Understanding what kind of data is generative AI most suitable for empowers marketers to optimize ROI, reduce manual workload, and create campaigns that resonate.
About Hobo.Video
Hobo.Video is India’s leading AI-powered influencer marketing and UGC company. With over 2.25 million creators, it offers end-to-end campaign management designed for brand growth. The platform combines AI and human strategy for maximum ROI.
Services include:
- Influencer marketing
- UGC content creation
- Celebrity endorsements
- Product feedback and testing
- Marketplace and seller reputation management
- Regional and niche influencer campaigns
Trusted by top brands like Himalaya, Wipro, Symphony, Baidyanath, and the Good Glamm Group.

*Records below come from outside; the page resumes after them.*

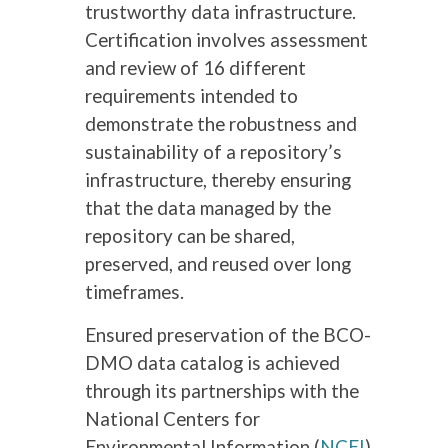
trustworthy data infrastructure.
Certification involves assessment
and review of 16 different
requirements intended to
demonstrate the robustness and
sustainability of a repository’s
infrastructure, thereby ensuring
that the data managed by the
repository can be shared,
preserved, and reused over long
timeframes.
Ensured preservation of the BCO-
DMO data catalog is achieved
through its partnerships with the
National Centers for
Environmental Information (
NCEI
)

If you’re a brand ready to break the mold and achieve hypergrowth, we’re already on your wavelength.Let’s build something powerful together.
If you’re an influencer building something big, let’s make it unstoppable.Let’s go.
FAQs
What is generative AI in marketing?
Generative AI produces new content like text, images, or videos using patterns from existing datasets.
What kind of data is generative AI most suitable for?
Structured data like purchase history and unstructured data like social posts and reviews work best.
Can generative AI create influencer content?
Yes, platforms like Hobo.Video use AI to generate UGC Videos and social content for influencer campaigns.
How does historical data help AI campaigns?
It allows generative AI to analyze what worked before and optimize new content accordingly.
What is the difference between structured and unstructured data?
Structured data is organized (e.g., spreadsheets), while unstructured data is free-form (e.g., videos, reviews).
Are AI-generated campaigns effective for Indian markets?
Yes, when tailored with local audience data, AI-driven campaigns resonate strongly in India.
How do brands measure AI content success?
Engagement rates, conversions, ROI, and sentiment analysis are common metrics.
Can AI replace creative teams?
Not fully. AI enhances human creativity, allowing teams to focus on strategy and innovation.
Which platforms help implement generative AI in marketing?
Hobo.Video offers AI influencer marketing, UGC content creation, and campaign optimization tools.
How can businesses start using generative AI effectively?
Collect clean data, segment audiences, define campaign goals, and integrate AI with influencer marketing platforms.